Starting a sourdough culture, you do not bake the moment you mix flour and water. You wait, and you read cheap signals — how high it has risen, how it smells, how fast bubbles form — to judge whether the starter is active enough to bake with, and whether anything has gone off. The seed train is the same waiting game for cells. A growth-rate soft sensor reads cheap signals (how fast oxygen is consumed, how the medium turns) to estimate how fast the cells are dividing. A readiness model predicts the hour the culture will be strong enough to use. And a contamination model sniffs for the off-smell — the metabolic wrongness that says something other than your cells is growing — before you commit the whole bake.

What this chapter covers

• The seed train as a distinct, learnable node, and why the spine keeps skipping it
• Growth-rate soft sensing in shake flasks and small seed bioreactors where instrumentation is thin
• Readiness-to-inoculate prediction — a time-to-event model for SEED-001 crossing its target VCD
• Contamination and bioburden risk prediction from metabolic and spectral signals, with honest evidence tiers
• N-1 perfusion intensification — what ML can inform about the decision and what it cannot decide
• The anatomy of one readiness prediction record, and the GMP boundary it must respect

The seed train as a learning problem

A seed train is a sequence of expansion stages, conventionally numbered backward from the production bioreactor: the production stage is N, the last seed stage that inoculates it is N-1, the one before that N-2, and so on back to the thawed vial. Each stage has a job — multiply the cells roughly tenfold while keeping them healthy — and a gate: a decision about whether the culture is good enough, and dense enough, to pass forward. In our running example the gate is the inoculation of BATCH-2026-001 from SEED-001, the derivedFrom edge that Book 4 models as genealogy and Book 1 describes physically. The seed-train genealogy is real in the dataset: examples/datasets/lot_genealogy.csv records BATCH-2026-001 → SEED-001 → WCB-CHO-001, and each sibling batch carries its own seed (SEED-002 … SEED-006).
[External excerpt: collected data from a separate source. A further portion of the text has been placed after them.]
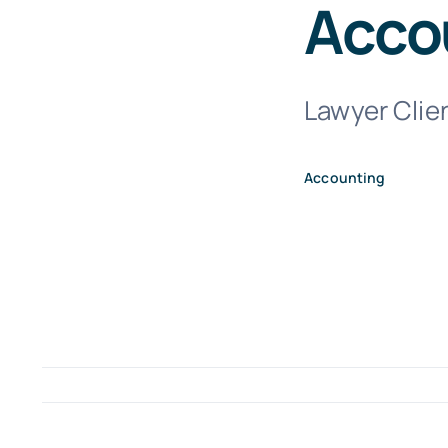
Acco
Lawyer Clien
Accounting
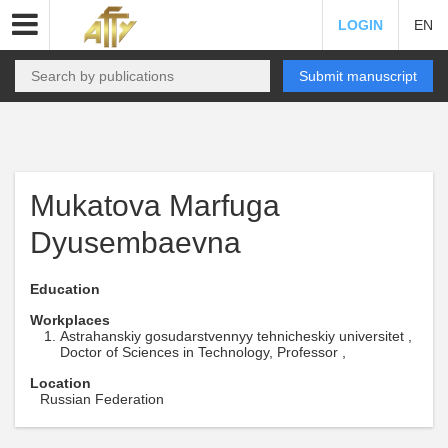
LOGIN
EN
Submit manuscript
Mukatova Marfuga
Dyusembaevna
Education
Workplaces
Astrahanskiy gosudarstvennyy tehnicheskiy universitet ,
Doctor of Sciences in Technology, Professor ,
Location
Russian Federation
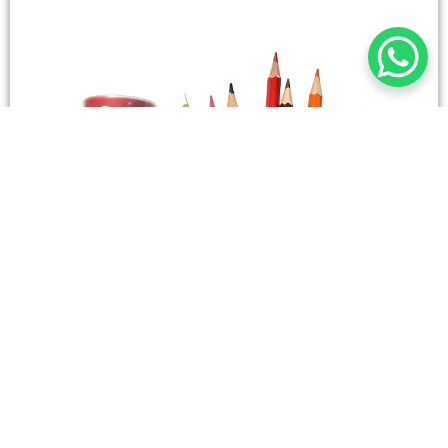
STATIONERY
What makes this a learning problem rather than a logging problem is the clock. A seed stage that grows too slowly delays the whole campaign and can miss a scheduled production-suite slot; one that is pushed forward under-grown inoculates the production reactor at too low a density and skews the entire 14-day run. So the operator wants to know, mid-stage, two things they cannot directly measure in real time: the current specific growth rate (μ, how fast the cells are actually dividing right now) and the time to readiness (when the culture will cross its target density). Both are classic soft-sensing targets, and both live in the worst possible data regime — small vessels with few probes, offline counts only once or twice a day, and a handful of historical seed trains to learn from. This is the cold-start, small-data reality the whole book keeps returning to, concentrated into the least-instrumented step in the plant.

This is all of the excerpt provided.